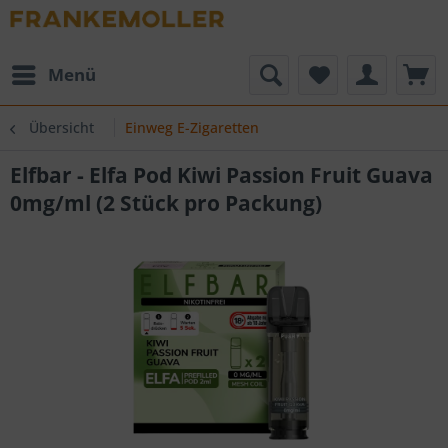
Menü
Übersicht
Einweg E-Zigaretten
Elfbar - Elfa Pod Kiwi Passion Fruit Guava
0mg/ml (2 Stück pro Packung)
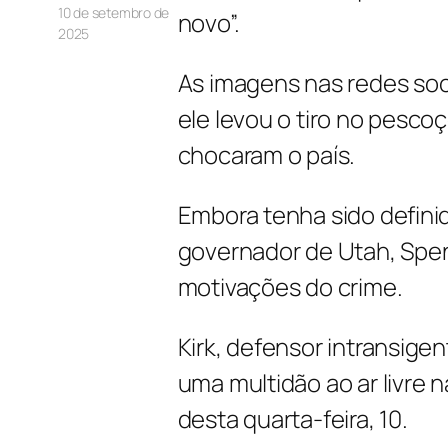
10 de setembro de
novo”.
2025
As imagens nas redes so
ele levou o tiro no pesco
chocaram o país.
Embora tenha sido definid
governador de Utah, Spen
motivações do crime.
Kirk, defensor intransige
uma multidão ao ar livre 
desta quarta-feira, 10.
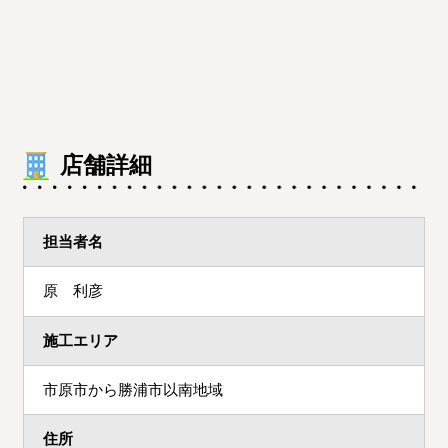
店舗詳細
担当者名
原 利彦
施工エリア
市原市から勝浦市以南地域
住所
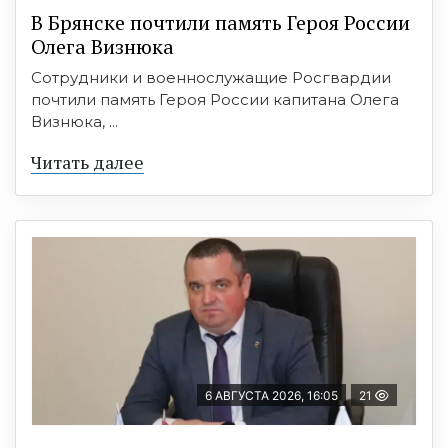
В Брянске почтили память Героя России
Олега Визнюка
Сотрудники и военнослужащие Росгвардии
почтили память Героя России капитана Олега
Визнюка, ...
Читать далее
6 АВГУСТА 2026, 16:05
21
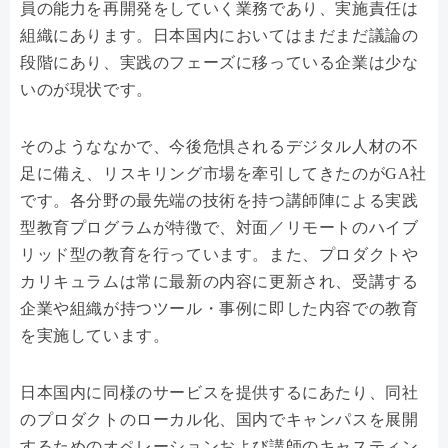
員の能力を再開発をしていく業務であり、実施責任は
組織にあります。日本国内においてはまだまだ議論の
段階にあり、実践のフェーズに移っている企業は少な
いのが現状です。
そのようななかで、今後危惧されるデジタル人材の不
足に備え、リスキリング市場を牽引してきたのがGA社
です。各分野の最先端の技術を持つ講師陣による実践
型教育プログラムが特徴で、対面／リモートのハイブ
リッド型の教育を行っています。また、プロダクトや
カリキュラムは常に最新の内容に更新され、受講する
企業や組織が持つツール・事例に即した内容での教育
を実施しています。
日本国内に同様のサービスを提供するにあたり、同社
のプロダクトのローカル化、国内でキャンパスを展開
するためのオペレーションおよび講師のキャスティン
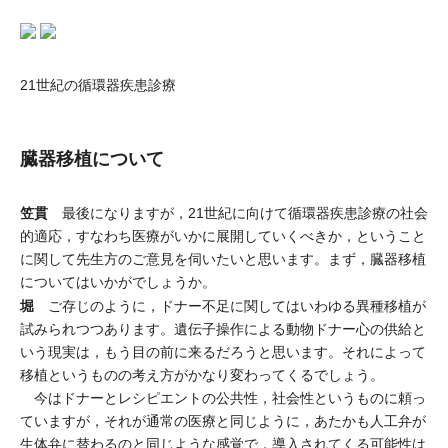
21世紀の循環器疾患診療
臓器移植について
笠貫
最後になりますが，21世紀に向けて循環器疾患診療の社会
的適応，すなわち医療がいかに展開していくべきか，ということ
に関して先生方のご意見を伺いたいと思います。まず，臓器移植
についてはいかがでしょうか。
堀
ご存じのように，ドナー不足に関してはいわゆる異種移植が
試みられつつあります。遺伝子操作による動物ドナー心の供給と
いう現実は，もう目の前に来るだろうと思います。それによって
移植というものの考え方がかなり変わってくるでしょう。
今はドナーとレシピエントの公共性，社会性というものに頼っ
ていますが，それが通常の医療と同じように，あたかも人工弁が
生体弁に替わるのと同じような感覚で，導入されてくる可能性は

______

The problem |
Pick out every line of the listing containing the word "России", and show those lines.

Answer box |
В Брянске почтили память Героя России
почтили память Героя России капитана Олега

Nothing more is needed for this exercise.